Aug 2015; ”The New World of Work:recovery driven by rise in temp jobs”
www.ft.com/cms/s/0/b2171222-31e4-11e5-8873-775ba7c2ea3d.html

”They call it the “precariat”. In a continent known for strong employee protections, more than half of the eurozone’s young workers are in temporary jobs, churning from one shortlived contract to the next.”

”In France, permanent jobs account for just 16 per cent of new contracts, down from a quarter in 2000. In Spain, almost seven in 10 young workers are on temporary contracts. The share of the eurozone’s 15 to 24-year-old workers who are temps is the highest on record, at 52.4 per cent.”

”Now that the eurozone’s recovery is at last under way, the question facing policymakers and politicians is whether the painful reforms of the last few years will do anything to address this.”

”But in parts of Europe, where temporary and contract work is unusually pervasive, economists say there is a dark side to the trend.”

”A deep fracture has emerged in Spain, France, Italy and Portugal over the past 20 years, with an older generation of highly protected permanent employees on one side and a younger generation forced to settle for insecure jobs on the other. That is one reason why youth unemployment surged when the crisis hit.”

“The rules for open-ended contracts in Europe are considered too stringent by employers and they sidestep those regulations by creating non-regular jobs,”

If you really want to see an unsustainable employment stats ‘fix’ destined to fall apart at the first major recession, I’d look at the 13-years before 2010.

Looking at the FORTH CHART on the link below where government employment from the early 2000’s rose in percentage terms more than the private sector, and when the private sector jobs were being lost during the crash, the Labour government then tried to mask the figures by going on a government/public sector HIRING spree – when they should have been looking to CUT the costs of government and give the masses tax breaks to offset the fall in real earnings from 2008.
www.bloombergview.com/articles/2014-12-22/uks-holiday-cheer-in-four-charts

Re “the mythical deficit” the above losses of tax paying jobs and creation of 100% tax funded jobs goes someways to explain the size of the 2010 budget deficit, which fyi is calculated like in any household, by deducting your annual expenditure from your income – so its neither mythical or rocket science.

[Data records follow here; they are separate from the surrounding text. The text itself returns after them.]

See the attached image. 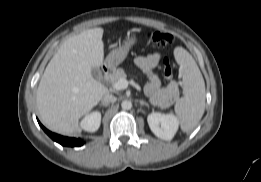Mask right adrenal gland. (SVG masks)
<instances>
[{
    "label": "right adrenal gland",
    "instance_id": "2a0ac1e0",
    "mask_svg": "<svg viewBox=\"0 0 261 182\" xmlns=\"http://www.w3.org/2000/svg\"><path fill=\"white\" fill-rule=\"evenodd\" d=\"M99 106H104V107H107L108 105L107 104H103L102 102L99 104Z\"/></svg>",
    "mask_w": 261,
    "mask_h": 182
}]
</instances>
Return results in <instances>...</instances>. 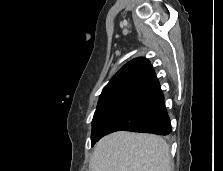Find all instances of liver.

Isitmebut · 27/08/2015 15:14

Back to the Black Monday thread subject.

I see the markets are continuing a bit of a bounce from yesterday as the stock short sellers no doubt are covering part of their position and stock market value hunters step in.

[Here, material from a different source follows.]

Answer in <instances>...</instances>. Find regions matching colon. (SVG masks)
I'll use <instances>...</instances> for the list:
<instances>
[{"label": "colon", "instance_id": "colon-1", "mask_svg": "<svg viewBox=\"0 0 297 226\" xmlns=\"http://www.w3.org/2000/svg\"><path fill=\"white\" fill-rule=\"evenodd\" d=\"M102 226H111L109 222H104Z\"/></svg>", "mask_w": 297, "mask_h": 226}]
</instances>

Traditionally August being a holiday period, when many senior decision makers are out of the office, can also add to the volatility - but there is potentially technical support (based on stock charts triggering activity e.g. over sold buy orders) as well as fundamental support based on dividend yields for income investors etc, coming in here.

From the widespread sell off, as we enter September the stock markets should concentrate on the individual companies within each country that are badly affected by a potential slump in China e.g. I saw recently that Suzuki will half production in China, and General Motors in the U.S. would suffer as well.